After the set up, the distributed job will be launched and the following variables are exported: num_processes: int, num_machines: int, machine_rank: int, main_process_ip: str, main_process_port: int.
- class nntool.slurm.Task(argv, slurm_config, verbose=False)[source]¶
The base class for all tasks that will be run on Slurm. Especially useful for distributed tasks that need to set up the distributed environment variables.
- Parameters:
argv (list[str]) – the command line arguments to run the task. This will be passed to the command method to reconstruct the command line.
slurm_config (SlurmConfig) – the Slurm configuration to use for the task.
verbose (bool, optional) – whether to print verbose output. Defaults to False.
- class nntool.slurm.DistributedTaskConfig(num_processes='$nntool_num_processes', num_machines='$nntool_num_machines', machine_rank='$nntool_machine_rank', main_process_ip='$nntool_main_process_ip', main_process_port='$nntool_main_process_port')[source]¶
Configuration for distributed tasks.
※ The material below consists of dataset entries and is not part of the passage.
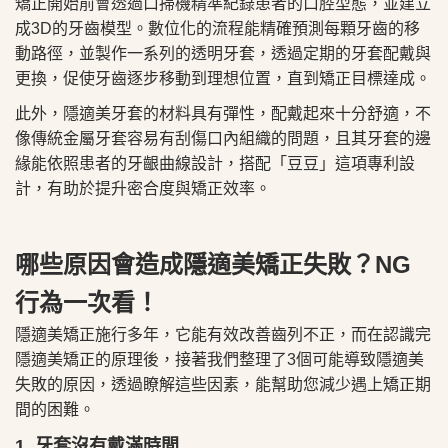
矯正開始前會透過口掃機精準紀錄患者的口腔型態，並建立
成3D的牙齒模型。數位化的流程能精確預測每顆牙齒的移
動路徑，並製作一系列的透明牙套，透過定期的牙套配戴與
更換，促使牙齒逐步移動到理想位置，直到矯正目標達成。
此外，隱適美牙套的材料具有彈性，配戴起來十分舒適，不
像傳統金屬牙套容易有刮傷口內組織的問題，且其牙套的邊
緣能依照患者的牙齦曲線設計，搭配「豆豆」這項專利設
計，有助於提升密合度與矯正效率。
哪些原因會造成隱適美矯正失敗？NG
行為一次看！
隱適美矯正施行多年，它能有效改善齒列不正，而在認識完
隱適美矯正的原理後，接著我們整理了3個可能導致隱適美
失敗的原因，透過瞭解這些因素，能幫助您減少遇上矯正期
間的困難。
1. 牙套沒有戴滿時間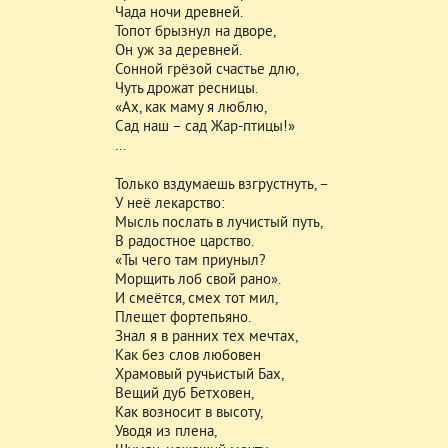
Чада ночи древней.
Топот брызнул на дворе,
Он уж за деревней.
Сонной грёзой счастье длю,
Чуть дрожат ресницы.
«Ах, как маму я люблю,
Сад наш – сад Жар-птицы!»
…
Только вздумаешь взгрустнуть, –
У неё лекарство:
Мысль послать в лучистый путь,
В радостное царство.
«Ты чего там приуныл?
Морщить лоб свой рано».
И смеётся, смех тот мил,
Плещет фортепьяно.
Знал я в ранних тех мечтах,
Как без слов любовен
Храмовый ручьистый Бах,
Вещий дуб Бетховен,
Как возносит в высоту,
Уводя из плена,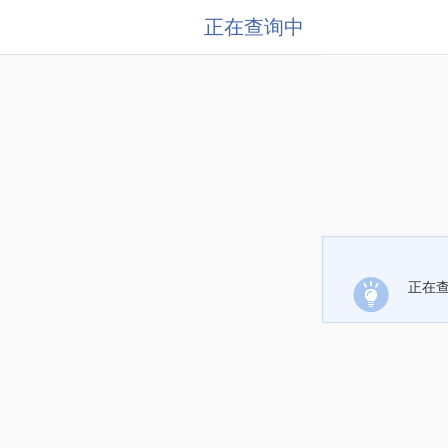
正在查询中
正在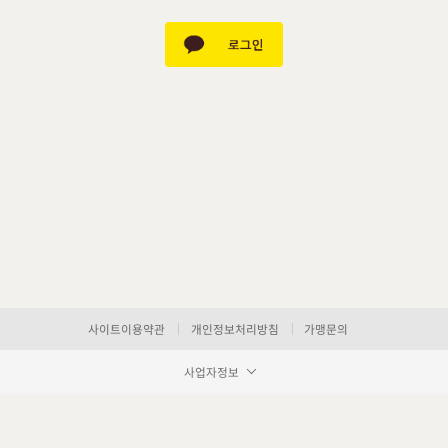
사이트이용약관
개인정보처리방침
가맹문의
사업자정보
This is used to set up the distributed environment variables for PyTorch distributed training.
- Parameters:
num_processes (int) – The total number of processes to run across all machines.
num_machines (int) – The number of machines to run the task on.
machine_rank (int) – The rank of the current machine in the distributed setup.
main_process_ip (str) – The IP address of the main process (rank 0) in the distributed setup.
main_process_port (int) – The port of the main process (rank 0) in the distributed setup.
- class nntool.slurm.PyTorchDistributedTask(launch_cmd, argv, slurm_config, verbose=False, **env_setup_kwargs)[source]¶
A task that runs on Slurm and sets up the PyTorch distributed environment variables. It runs the command locally if in other modes.
- Parameters:
launch_cmd (str) – The command to launch the task.
argv (list[str]) – The command line arguments for the task.
slurm_config (SlurmConfig) – The Slurm configuration to use for the task.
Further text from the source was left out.